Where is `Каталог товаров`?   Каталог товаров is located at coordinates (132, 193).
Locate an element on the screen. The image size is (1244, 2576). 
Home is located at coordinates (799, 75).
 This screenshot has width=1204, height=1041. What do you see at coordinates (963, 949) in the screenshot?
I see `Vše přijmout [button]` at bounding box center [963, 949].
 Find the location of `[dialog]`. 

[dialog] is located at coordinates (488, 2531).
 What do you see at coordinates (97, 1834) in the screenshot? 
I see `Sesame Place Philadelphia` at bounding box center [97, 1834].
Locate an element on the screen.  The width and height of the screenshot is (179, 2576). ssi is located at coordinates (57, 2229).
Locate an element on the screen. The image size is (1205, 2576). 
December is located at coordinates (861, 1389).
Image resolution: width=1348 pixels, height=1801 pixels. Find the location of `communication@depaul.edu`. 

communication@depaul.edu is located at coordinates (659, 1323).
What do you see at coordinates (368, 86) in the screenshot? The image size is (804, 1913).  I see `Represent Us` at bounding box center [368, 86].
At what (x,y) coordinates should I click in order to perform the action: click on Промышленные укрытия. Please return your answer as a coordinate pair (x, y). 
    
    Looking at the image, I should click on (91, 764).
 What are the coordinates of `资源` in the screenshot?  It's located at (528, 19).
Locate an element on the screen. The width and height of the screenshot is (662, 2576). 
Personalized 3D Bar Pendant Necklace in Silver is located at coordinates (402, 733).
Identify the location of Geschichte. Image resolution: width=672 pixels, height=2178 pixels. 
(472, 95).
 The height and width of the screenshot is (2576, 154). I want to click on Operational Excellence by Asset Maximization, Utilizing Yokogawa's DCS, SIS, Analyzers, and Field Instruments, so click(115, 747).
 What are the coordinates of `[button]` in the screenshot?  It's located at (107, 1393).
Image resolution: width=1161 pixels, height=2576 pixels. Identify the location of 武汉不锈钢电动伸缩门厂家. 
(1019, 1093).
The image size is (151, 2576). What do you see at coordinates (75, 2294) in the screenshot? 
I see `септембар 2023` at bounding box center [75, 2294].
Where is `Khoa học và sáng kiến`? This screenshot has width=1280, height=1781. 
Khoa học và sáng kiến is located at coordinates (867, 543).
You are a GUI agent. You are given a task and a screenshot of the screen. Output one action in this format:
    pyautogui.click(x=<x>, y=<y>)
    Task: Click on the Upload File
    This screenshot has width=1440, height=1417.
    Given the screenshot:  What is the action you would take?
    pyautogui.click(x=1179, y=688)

··········

Problem description ->
Output each line exactly, from the first line of the data down to the line that contains "What do you see at coordinates (368, 86)", both included.

Answer ->
Where is `Каталог товаров`?   Каталог товаров is located at coordinates (132, 193).
Locate an element on the screen. The image size is (1244, 2576). 
Home is located at coordinates (799, 75).
 This screenshot has width=1204, height=1041. What do you see at coordinates (963, 949) in the screenshot?
I see `Vše přijmout [button]` at bounding box center [963, 949].
 Find the location of `[dialog]`. 

[dialog] is located at coordinates (488, 2531).
 What do you see at coordinates (97, 1834) in the screenshot? 
I see `Sesame Place Philadelphia` at bounding box center [97, 1834].
Locate an element on the screen.  The width and height of the screenshot is (179, 2576). ssi is located at coordinates (57, 2229).
Locate an element on the screen. The image size is (1205, 2576). 
December is located at coordinates (861, 1389).
Image resolution: width=1348 pixels, height=1801 pixels. Find the location of `communication@depaul.edu`. 

communication@depaul.edu is located at coordinates (659, 1323).
What do you see at coordinates (368, 86) in the screenshot? The image size is (804, 1913).  I see `Represent Us` at bounding box center [368, 86].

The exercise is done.